Six weeks before our record was going to be dropped from ABC Records, Jon Scott went to radio stations with a vengeance and got our record played and on the charts. Because of that, we are forever grateful to him.”
    – Tom Petty (The Hollywood Bowl, September 25, 2017, Petty’s last concert performance)

In 1977, Jon Scott, former MCA promotion man, and national head of album promotions at ABC Records, came across an unknown album that would change his life forever. “I had to find out what was embedded in the grooves of this mysterious disc,” recalls Scott. “Why was this particular record left in the closet for me to find?” This unknown album was none other than Tom Petty and the Heartbreakers’ self-titled debut. With a misleading cover and poor promotion plans, the album didn’t stand a chance. Or did it?

Scott, captivated by this transformative sound, was convinced that he could do the unthinkable—resurrect an eight-month-old album in only six weeks time with a zero budget. “If you could get this un-bankable, lost cause, just-another-punk-band group called Tom Petty and the Heartbreakers played, I’ll kiss your ass on the Sunset Strip” the Senior VP had retorted. But Scott was relentless.

I sat down with Jon Scott to discuss his early days as a promo man in Memphis, his career at ABC records and his lifelong friendship with Petty, which he documents in his new book Tom Petty and Me. If not for Jon Scott, Tom Petty’s music may have remained in that office closet for decades.

Jon Scott and Tom Petty, 1978. Photo from author’s personal collection.

PKM: First of all, your book was fantastic. I loved your tales from the road and all of the faxes that Tom sent you.

Jon Scott: Thank you! Everybody loves those faxes because it shows a side of Tom Petty that people haven’t seen and I’ve never shared those with anybody. I kept every one of them. I had bought a fax, and Tom was at my house and saw it, and then he bought one. When he tried to fax me something over and it didn’t work, I faxed him something over and called him and walked him through it. So we each started faxing each other funny stuff and then all of a sudden the Traveling Wilburys album came out and he wanted to read what the trade magazines were saying about the album.

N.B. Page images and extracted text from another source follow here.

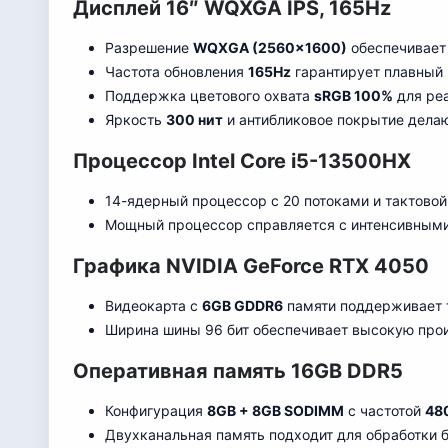
Дисплей 16″ WQXGA IPS, 165Hz
Разрешение
WQXGA (2560×1600)
обеспечивает 
Частота обновления
165Hz
гарантирует плавный 
Поддержка цветового охвата
sRGB 100%
для ре
Яркость
300 нит
и антибликовое покрытие дела
Процессор Intel Core i5-13500HX
14-ядерный процессор с 20 потоками и тактовой 
Мощный процессор справляется с интенсивным
Графика NVIDIA GeForce RTX 4050
Видеокарта с
6GB GDDR6
памяти поддерживает т
Ширина шины 96 бит обеспечивает высокую прои
Оперативная память 16GB DDR5
Конфигурация
8GB + 8GB SODIMM
с частотой
48
Двухканальная память подходит для обработки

PKM: And you became Jon Wilbury.

Jon Scott: Yeah, I became Jon Wilbury Jr., I guess. So I had this idea of…I don’t think I’ve ever known an artist to fax radio stations out of the clear blue, and so I said “Would you do it?” I gave him a hundred radio stations to fax and he said “Oh, no problem”. So he just started faxing radio stations and I’d get a phone call from most of these stations going “Hey, is that really Tom Petty or Charlie T. Wilbury that faxed me this?” I said, “That’s him” and they said, “Well do you think he’d mind if we faxed him back?” and I said, “No, fax him back, he’ll love it.” Tom thought fax machines were the greatest thing in the world. I think I mentioned in the book that we were like two Southern boys in a candy store. Just having fun, but then it turned into something serious. These radio stations just loved these faxes. I think that’s why everybody likes them so much because they’ve never seen them before. When you read them, they give you a sense as to who Tom was. Funny, witty messages…doodles. Anyway, that was real successful and in ’84 and ’85 we did Christmas I.D.s for radio stations.

PKM: After reading about the Christmas messages in your book, I knew I had to listen to them. You describe them as Howlin’ Wolf-esque, and I couldn’t begin to imagine what Tom had come up with.

Jon Scott: I’ve got a few more I’m going to put up on the website. They were all different. Tom didn’t use the same message for each radio station. He was just having fun with it. I know people who got theirs on a cassette that I sent out, and it was such a cherished thing that they put it in their safety deposit box. Just knowing that he recorded it for you…it was unlike anything else. So we did that in ’84 and ’85 and the faxes started in ’88 or ’89 right before the Wilburys came out. That’s why it says ‘The Wilburys are coming’ on one of the faxes. When the album came out, he wouldn’t call a record company to ask for a copy of a trade magazine. It just wasn’t him. So I would get them all and fax them to him. Then he would wonder why this song wasn’t a single. It just shows a side of Tom that I don’t think anybody has ever seen before.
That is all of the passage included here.